══ DATA PROVIDED

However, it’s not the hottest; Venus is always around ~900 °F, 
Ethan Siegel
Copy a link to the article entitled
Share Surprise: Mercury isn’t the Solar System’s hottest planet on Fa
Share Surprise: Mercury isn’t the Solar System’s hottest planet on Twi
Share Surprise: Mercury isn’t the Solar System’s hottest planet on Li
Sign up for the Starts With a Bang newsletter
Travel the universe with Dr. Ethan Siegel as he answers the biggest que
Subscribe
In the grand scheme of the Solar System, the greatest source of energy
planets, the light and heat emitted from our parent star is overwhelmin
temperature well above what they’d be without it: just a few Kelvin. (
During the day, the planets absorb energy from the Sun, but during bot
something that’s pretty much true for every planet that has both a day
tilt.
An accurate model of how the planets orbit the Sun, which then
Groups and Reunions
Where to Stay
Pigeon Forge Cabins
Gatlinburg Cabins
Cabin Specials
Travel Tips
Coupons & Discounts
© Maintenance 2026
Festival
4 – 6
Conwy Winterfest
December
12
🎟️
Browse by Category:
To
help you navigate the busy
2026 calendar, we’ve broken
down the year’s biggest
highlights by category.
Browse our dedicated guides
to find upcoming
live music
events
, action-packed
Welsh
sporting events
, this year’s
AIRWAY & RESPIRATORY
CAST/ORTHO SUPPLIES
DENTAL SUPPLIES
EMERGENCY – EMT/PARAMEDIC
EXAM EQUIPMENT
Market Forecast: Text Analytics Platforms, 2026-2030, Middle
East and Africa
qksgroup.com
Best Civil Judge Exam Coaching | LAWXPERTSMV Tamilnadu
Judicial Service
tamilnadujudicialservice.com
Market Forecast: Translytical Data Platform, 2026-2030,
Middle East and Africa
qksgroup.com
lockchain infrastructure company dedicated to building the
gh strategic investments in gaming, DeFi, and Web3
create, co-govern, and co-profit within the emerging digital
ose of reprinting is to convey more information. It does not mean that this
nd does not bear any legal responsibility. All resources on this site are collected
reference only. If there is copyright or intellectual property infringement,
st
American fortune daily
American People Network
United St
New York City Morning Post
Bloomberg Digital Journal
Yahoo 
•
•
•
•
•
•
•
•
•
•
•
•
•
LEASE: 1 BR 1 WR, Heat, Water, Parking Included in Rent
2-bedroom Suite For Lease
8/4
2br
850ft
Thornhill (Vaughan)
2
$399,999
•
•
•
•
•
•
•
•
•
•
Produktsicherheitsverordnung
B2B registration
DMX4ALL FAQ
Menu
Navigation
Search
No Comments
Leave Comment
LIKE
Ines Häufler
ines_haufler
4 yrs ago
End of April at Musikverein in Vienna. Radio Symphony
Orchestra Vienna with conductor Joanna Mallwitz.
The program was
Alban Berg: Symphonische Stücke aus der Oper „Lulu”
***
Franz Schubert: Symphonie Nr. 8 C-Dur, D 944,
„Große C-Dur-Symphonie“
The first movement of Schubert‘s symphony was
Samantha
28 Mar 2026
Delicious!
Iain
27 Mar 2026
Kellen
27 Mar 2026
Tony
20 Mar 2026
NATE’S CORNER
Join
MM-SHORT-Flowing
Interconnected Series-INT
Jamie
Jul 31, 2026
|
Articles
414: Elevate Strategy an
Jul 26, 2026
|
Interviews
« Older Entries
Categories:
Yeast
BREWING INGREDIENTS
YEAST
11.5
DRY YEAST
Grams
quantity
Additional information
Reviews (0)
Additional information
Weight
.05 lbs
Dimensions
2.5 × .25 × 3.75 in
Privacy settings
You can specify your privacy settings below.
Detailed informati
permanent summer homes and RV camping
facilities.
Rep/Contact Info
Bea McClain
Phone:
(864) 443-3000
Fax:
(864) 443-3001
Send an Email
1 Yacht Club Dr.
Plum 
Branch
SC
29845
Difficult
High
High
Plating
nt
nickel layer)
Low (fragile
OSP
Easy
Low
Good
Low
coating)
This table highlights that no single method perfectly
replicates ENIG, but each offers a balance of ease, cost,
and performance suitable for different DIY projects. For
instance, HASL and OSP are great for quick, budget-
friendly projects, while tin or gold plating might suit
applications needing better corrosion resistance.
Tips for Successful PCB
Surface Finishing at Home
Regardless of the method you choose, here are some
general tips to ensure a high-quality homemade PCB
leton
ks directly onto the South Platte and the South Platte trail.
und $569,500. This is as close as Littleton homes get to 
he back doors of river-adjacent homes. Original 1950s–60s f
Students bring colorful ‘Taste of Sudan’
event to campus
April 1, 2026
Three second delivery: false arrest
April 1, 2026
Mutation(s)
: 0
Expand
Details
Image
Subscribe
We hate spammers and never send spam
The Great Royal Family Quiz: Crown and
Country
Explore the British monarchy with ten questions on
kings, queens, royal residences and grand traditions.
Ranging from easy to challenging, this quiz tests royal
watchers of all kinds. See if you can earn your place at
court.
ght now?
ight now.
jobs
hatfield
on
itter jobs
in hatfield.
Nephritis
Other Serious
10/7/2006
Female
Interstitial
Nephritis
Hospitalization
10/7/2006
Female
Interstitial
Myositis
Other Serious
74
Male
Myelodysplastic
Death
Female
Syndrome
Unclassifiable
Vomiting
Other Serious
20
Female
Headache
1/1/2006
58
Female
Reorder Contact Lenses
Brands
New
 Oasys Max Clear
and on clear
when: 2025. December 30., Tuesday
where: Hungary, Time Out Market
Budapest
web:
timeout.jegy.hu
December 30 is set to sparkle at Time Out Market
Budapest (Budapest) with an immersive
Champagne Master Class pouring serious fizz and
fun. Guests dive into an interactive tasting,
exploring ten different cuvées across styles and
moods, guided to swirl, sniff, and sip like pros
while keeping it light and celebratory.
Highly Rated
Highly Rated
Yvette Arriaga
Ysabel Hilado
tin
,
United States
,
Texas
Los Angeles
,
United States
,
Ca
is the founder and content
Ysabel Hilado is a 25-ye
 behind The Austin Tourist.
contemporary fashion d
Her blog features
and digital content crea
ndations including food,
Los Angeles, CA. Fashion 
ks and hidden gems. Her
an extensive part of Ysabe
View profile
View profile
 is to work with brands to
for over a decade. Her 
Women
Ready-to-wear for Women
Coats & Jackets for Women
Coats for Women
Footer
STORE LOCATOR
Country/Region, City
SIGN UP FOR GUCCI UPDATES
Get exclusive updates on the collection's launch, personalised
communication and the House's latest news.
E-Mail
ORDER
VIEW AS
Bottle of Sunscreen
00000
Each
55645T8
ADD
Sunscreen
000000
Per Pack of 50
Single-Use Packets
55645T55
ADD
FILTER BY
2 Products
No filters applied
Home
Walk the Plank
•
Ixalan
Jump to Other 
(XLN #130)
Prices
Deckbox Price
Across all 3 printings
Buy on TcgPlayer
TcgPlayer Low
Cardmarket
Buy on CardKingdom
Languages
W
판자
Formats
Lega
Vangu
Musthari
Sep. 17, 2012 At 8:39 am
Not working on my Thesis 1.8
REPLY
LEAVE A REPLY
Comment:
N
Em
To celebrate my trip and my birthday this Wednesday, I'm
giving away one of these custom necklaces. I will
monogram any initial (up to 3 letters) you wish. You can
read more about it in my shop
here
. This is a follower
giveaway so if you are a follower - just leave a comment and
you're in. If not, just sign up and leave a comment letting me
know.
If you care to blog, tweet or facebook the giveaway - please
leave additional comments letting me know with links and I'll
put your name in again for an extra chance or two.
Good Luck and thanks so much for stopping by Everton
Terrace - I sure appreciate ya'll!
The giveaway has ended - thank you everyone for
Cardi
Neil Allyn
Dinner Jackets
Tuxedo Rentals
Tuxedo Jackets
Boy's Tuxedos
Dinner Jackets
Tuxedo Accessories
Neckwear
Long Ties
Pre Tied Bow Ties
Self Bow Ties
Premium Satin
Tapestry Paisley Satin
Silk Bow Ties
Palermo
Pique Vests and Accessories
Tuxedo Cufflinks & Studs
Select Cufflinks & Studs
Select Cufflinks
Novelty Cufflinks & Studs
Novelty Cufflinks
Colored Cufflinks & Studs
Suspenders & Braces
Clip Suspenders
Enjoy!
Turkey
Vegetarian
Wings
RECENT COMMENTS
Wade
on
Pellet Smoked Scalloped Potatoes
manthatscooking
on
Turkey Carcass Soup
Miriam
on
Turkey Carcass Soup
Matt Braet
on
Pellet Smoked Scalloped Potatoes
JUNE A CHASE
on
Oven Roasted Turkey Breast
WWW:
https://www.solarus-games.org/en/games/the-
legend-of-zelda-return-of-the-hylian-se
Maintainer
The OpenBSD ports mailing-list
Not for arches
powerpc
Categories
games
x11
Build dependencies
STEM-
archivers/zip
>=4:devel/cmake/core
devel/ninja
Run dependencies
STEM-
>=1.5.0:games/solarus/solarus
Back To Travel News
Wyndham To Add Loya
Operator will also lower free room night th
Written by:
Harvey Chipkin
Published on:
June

════

Up to and including the line that contains "create, co-govern, and", output the records above exactly, beginning with their first line.

However, it’s not the hottest; Venus is always around ~900 °F, 
Ethan Siegel
Copy a link to the article entitled
Share Surprise: Mercury isn’t the Solar System’s hottest planet on Fa
Share Surprise: Mercury isn’t the Solar System’s hottest planet on Twi
Share Surprise: Mercury isn’t the Solar System’s hottest planet on Li
Sign up for the Starts With a Bang newsletter
Travel the universe with Dr. Ethan Siegel as he answers the biggest que
Subscribe
In the grand scheme of the Solar System, the greatest source of energy
planets, the light and heat emitted from our parent star is overwhelmin
temperature well above what they’d be without it: just a few Kelvin. (
During the day, the planets absorb energy from the Sun, but during bot
something that’s pretty much true for every planet that has both a day
tilt.
An accurate model of how the planets orbit the Sun, which then
Groups and Reunions
Where to Stay
Pigeon Forge Cabins
Gatlinburg Cabins
Cabin Specials
Travel Tips
Coupons & Discounts
© Maintenance 2026
Festival
4 – 6
Conwy Winterfest
December
12
🎟️
Browse by Category:
To
help you navigate the busy
2026 calendar, we’ve broken
down the year’s biggest
highlights by category.
Browse our dedicated guides
to find upcoming
live music
events
, action-packed
Welsh
sporting events
, this year’s
AIRWAY & RESPIRATORY
CAST/ORTHO SUPPLIES
DENTAL SUPPLIES
EMERGENCY – EMT/PARAMEDIC
EXAM EQUIPMENT
Market Forecast: Text Analytics Platforms, 2026-2030, Middle
East and Africa
qksgroup.com
Best Civil Judge Exam Coaching | LAWXPERTSMV Tamilnadu
Judicial Service
tamilnadujudicialservice.com
Market Forecast: Translytical Data Platform, 2026-2030,
Middle East and Africa
qksgroup.com
lockchain infrastructure company dedicated to building the
gh strategic investments in gaming, DeFi, and Web3
create, co-govern, and co-profit within the emerging digital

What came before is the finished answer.